"Language programmes" is hardly the right term. They are programmes in a foreign language which entertain and involve as "soaps" do. They cleverly draw the students in but provide plenty of cues and scope for specific language teaching and drills.
Leslie Adams is head of languages at Washington School in Tyne and Wear. She's familiar with the problem of the "disillusioned, unmotivated" 14-year-olds. She has successfully used Clementine, the charming story of the life and times of a not-quite-ordinary French girl of 16. But it was Cafe des Reves that was the real hit. It's a tense drama, set in Lille, and featuring teenagers trying to set up their own meeting place by converting a run-down cafe.
The issues it dealt with - race, mugging and other social problems - and its cliffhangers grabbed Leslie Adams' pupils to such an extent that some would ask to watch it again. Others would implore her not to forget to record the next episode.
Leslie Adams feels that the secret of its success is that it isn't a language programme, but "a programme in a language. There's no point in producing programmes for this audience that aren't fun and don't involve the children".

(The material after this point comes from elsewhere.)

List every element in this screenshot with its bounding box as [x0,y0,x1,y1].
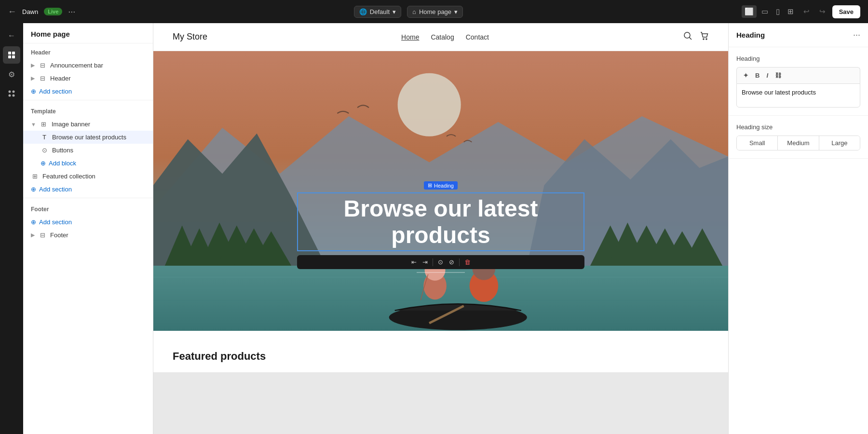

But it doesn't always have to be drama: she found the lively magazine Jeunes Francophones useful as well.
Angela Milington, who teaches at Trentham High School, Stoke-on-Trent, likes the output of programmes for key stages 3 and 4. She's looking forward to using some of the exciting new Spanish series Revista with her key stage 3 groups. But she tends to be highly selective, using snippets rather than whole programmes.

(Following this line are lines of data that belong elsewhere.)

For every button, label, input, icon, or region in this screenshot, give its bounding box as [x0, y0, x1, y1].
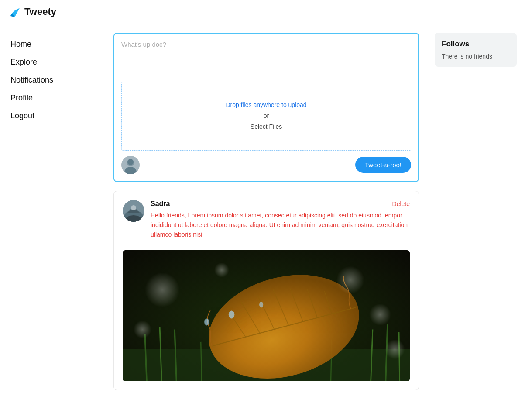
sidebar-item-logout[interactable]: Logout — [9, 109, 96, 123]
app-title: Tweety — [24, 6, 56, 17]
svg-point-36 — [214, 262, 229, 277]
sidebar: Home Explore Notifications Profile Logou… — [0, 24, 105, 410]
compose-footer: Tweet-a-roo! — [121, 156, 411, 174]
sidebar-item-notifications[interactable]: Notifications — [9, 73, 96, 87]
right-panel: Follows There is no friends — [428, 24, 524, 410]
svg-point-37 — [229, 310, 235, 318]
sidebar-item-explore[interactable]: Explore — [9, 55, 96, 69]
svg-point-4 — [127, 159, 134, 165]
main-content: Drop files anywhere to upload or Select … — [105, 24, 428, 410]
delete-button[interactable]: Delete — [392, 200, 410, 207]
dropzone-text-upload: Drop files anywhere to upload — [130, 100, 402, 110]
post-content: Sadra Delete Hello friends, Lorem ipsum … — [151, 200, 410, 246]
svg-point-31 — [145, 272, 179, 307]
svg-point-38 — [259, 302, 263, 308]
svg-point-34 — [134, 320, 151, 338]
post-author: Sadra — [151, 200, 170, 208]
logo-icon — [9, 6, 21, 18]
svg-point-39 — [204, 318, 209, 325]
post-text: Hello friends, Lorem ipsum dolor sit ame… — [151, 210, 410, 240]
follows-title: Follows — [442, 40, 510, 48]
svg-point-35 — [385, 339, 405, 359]
main-layout: Home Explore Notifications Profile Logou… — [0, 24, 532, 410]
app-header: Tweety — [0, 0, 532, 24]
sidebar-item-home[interactable]: Home — [9, 37, 96, 52]
follows-empty-message: There is no friends — [442, 53, 510, 60]
svg-point-10 — [131, 205, 136, 210]
svg-point-33 — [369, 303, 391, 325]
file-dropzone[interactable]: Drop files anywhere to upload or Select … — [121, 82, 411, 151]
post-card: Sadra Delete Hello friends, Lorem ipsum … — [113, 191, 419, 390]
compose-textarea[interactable] — [121, 41, 411, 76]
composer-avatar — [121, 156, 140, 174]
svg-point-32 — [336, 266, 364, 294]
compose-box: Drop files anywhere to upload or Select … — [113, 33, 419, 182]
post-image — [123, 250, 410, 381]
tweet-button[interactable]: Tweet-a-roo! — [355, 157, 411, 173]
post-header: Sadra Delete Hello friends, Lorem ipsum … — [123, 200, 410, 246]
dropzone-text-select[interactable]: Select Files — [130, 121, 402, 132]
follows-card: Follows There is no friends — [435, 33, 517, 67]
dropzone-text-or: or — [130, 110, 402, 121]
sidebar-nav: Home Explore Notifications Profile Logou… — [9, 37, 96, 123]
post-avatar — [123, 200, 144, 222]
sidebar-item-profile[interactable]: Profile — [9, 91, 96, 105]
post-meta: Sadra Delete — [151, 200, 410, 208]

She's fairly optimistic about the way language teaching is going in secondary schools. "For a time we lost out, but with the requirement of one language for all secondary schoolchildren there's been a turnaround. Children are beginning to realise at last that they need a language. There aren't so many reluctant ones these days."

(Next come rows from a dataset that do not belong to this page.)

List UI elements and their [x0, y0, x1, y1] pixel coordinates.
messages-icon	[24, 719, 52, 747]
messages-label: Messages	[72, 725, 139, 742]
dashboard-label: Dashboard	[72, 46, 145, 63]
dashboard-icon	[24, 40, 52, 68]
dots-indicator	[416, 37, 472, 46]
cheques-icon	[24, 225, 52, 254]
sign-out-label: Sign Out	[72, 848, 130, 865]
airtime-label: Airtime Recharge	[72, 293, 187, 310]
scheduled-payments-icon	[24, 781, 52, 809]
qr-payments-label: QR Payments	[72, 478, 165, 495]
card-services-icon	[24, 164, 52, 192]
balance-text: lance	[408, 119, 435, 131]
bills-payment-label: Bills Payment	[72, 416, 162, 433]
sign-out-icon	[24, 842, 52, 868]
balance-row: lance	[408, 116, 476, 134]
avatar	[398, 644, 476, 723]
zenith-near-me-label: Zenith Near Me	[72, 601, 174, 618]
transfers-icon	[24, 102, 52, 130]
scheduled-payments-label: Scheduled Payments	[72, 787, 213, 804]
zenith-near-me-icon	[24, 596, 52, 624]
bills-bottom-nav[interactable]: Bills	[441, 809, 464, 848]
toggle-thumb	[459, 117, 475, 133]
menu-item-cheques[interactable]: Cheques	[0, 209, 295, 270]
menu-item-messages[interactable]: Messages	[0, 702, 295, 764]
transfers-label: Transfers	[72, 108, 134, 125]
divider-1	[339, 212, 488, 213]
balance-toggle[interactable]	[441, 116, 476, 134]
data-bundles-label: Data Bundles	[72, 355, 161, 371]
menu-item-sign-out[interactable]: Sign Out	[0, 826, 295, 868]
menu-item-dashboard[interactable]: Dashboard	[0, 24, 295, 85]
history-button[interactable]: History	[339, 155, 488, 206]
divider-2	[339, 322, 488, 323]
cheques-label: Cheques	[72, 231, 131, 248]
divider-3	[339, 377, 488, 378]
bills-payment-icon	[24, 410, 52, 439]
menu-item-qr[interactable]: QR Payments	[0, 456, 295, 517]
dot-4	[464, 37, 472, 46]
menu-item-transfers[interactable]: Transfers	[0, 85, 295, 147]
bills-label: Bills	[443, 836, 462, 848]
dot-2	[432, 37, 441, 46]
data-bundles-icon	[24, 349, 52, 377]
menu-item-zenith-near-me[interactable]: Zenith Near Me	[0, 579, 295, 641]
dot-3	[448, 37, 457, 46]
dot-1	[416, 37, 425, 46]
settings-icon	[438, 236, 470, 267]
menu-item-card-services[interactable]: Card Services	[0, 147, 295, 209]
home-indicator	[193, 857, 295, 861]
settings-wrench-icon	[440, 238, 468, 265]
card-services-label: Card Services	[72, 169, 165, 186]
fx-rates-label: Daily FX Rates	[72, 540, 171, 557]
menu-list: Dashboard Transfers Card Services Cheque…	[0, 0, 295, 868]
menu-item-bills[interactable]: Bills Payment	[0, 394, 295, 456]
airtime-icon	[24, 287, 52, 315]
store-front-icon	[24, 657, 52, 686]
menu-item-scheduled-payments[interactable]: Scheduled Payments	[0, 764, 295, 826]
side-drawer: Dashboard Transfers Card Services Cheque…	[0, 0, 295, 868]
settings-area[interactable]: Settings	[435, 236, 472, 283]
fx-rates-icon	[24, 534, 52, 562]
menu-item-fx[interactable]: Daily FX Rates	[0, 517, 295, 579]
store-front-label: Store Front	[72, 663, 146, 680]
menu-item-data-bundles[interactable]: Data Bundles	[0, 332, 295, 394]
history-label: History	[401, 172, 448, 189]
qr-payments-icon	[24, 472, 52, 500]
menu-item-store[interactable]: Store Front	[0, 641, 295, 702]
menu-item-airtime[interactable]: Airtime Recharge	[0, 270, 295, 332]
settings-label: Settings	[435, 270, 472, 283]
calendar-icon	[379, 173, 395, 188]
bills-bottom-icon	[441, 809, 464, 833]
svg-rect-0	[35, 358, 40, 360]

In Peterborough at Bretton Woods Community School, Joan Savage finds that the Channel 4 German series Willkommen works well with her Year 10 pupils. "They're not motivated, they have behavioural difficulties and they're just not able to sit still," she says. "But they identified with the teenagers in Willkommen, and they liked the things they did. They laughed with them rather than at them and they liked the short, snappy format."
Joan Savage has found out a lot over the years about how her unmotivated pupils can be reached. "What these kids hate most is being asked to make notes during a video, or answer questions. They like to sit there and watch and not have to do anything at the same time. " Programmes like Willkommen and Clementine can also be used effectively in a rather different educational setting. St Margaret's School in Bushey, Hertfordshire, dates from 1749 and is doing well in the league tables for independent girls' schools. I went to watch Clementine with a class of 13 and 14-year-olds who, according to Susan Hudson, head of modern languages, will all get As or Bs at GCSE.
French teacher Linda Shaw showed Clementine to a class of 18. The girls revelled in the story - and Clementine's dilemma of whether or not to look at the questions on the exam papers which she had got hold of accidentally. Three or four times in the 15 minutes, Linda Shaw stopped the tape, posed a few questions which reinforced the on-screen language and then let the story continue. Afterwards a longer discussion followed. The details of the drama had been clearly understood by most of the students and there was a lively debate on Clementine's relationships with her family.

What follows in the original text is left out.